By Mark Bell | October 2, 2011

Bugeaters is a documentary by filmmaker Jim Fields about the first decade of existence for the University of Nebraska football team. High on detail and stylistic reenactments, this film is a fun historical record for University of Nebraska fanatics, and a nice, educational diversion for football fans in general.

As I mentioned above, this film is detailed, going year-for-year through that first decade from 1890-1900, recounting the different games and scores the Bugeaters played, complete with any notable events or contexts. Some of it is funny; the beginnings of American football are about as primitive and silly-looking as you can imagine, like a less refined rugby (think about that). Other moments are sad though unfortunately historically accurate, such as their onetime star player being African American and the fallout as the team found themselves faced with prejudice from other collegiate opponents.

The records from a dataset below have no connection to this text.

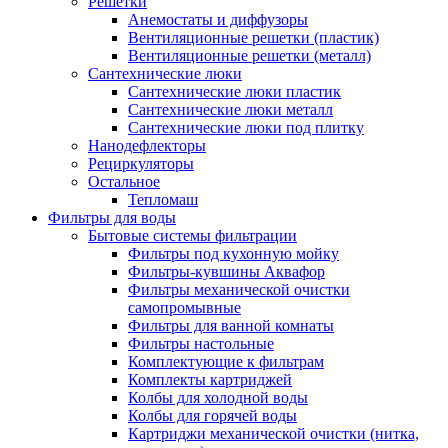
Решетки
Анемостаты и диффузоры
Вентиляционные решетки (пластик)
Вентиляционные решетки (металл)
Сантехнические люки
Сантехнические люки пластик
Сантехнические люки металл
Сантехнические люки под плитку
Нанодефлекторы
Рециркуляторы
Остальное
Тепломаш
Фильтры для воды
Бытовые системы фильтрации
Фильтры под кухонную мойку
Фильтры-кувшины Аквафор
Фильтры механической очистки
самопромывные
Фильтры для ванной комнаты
Фильтры настольные
Комплектующие к фильтрам
Комплекты картриджей
Колбы для холодной воды
Колбы для горячей воды
Картриджи механической очистки (нитка,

While the film has a number of talking head historians explaining the world of the Bugeaters, the games are primarily relayed in a combination of stylistic reenactments while newspaper accounts of the matches are read via voice-over, or acted out in first-person (such as when an interview subject is being quoted in said article). It’s a nice mix, and it keeps the information, otherwise unnecessary for only the most completist Nebraska devotees, entertaining enough. At a certain point it does feel like too much information to process, but I’m also not someone who lives and breathes Nebraska football. Had this been about the first decade of the Philadelphia Flyers, for example, I’d probably be right there with it all along.

Bugeaters is a nice history for those obsessed with University of Nebraska football, and entertaining and educational for sports fans otherwise. I learned far more about the early history of football, particularly collegiate football, than I knew previously, and regardless of whether I can tell you the score of a Nebraska-Iowa game in 1896, those little historical tidbits are what will stick with me.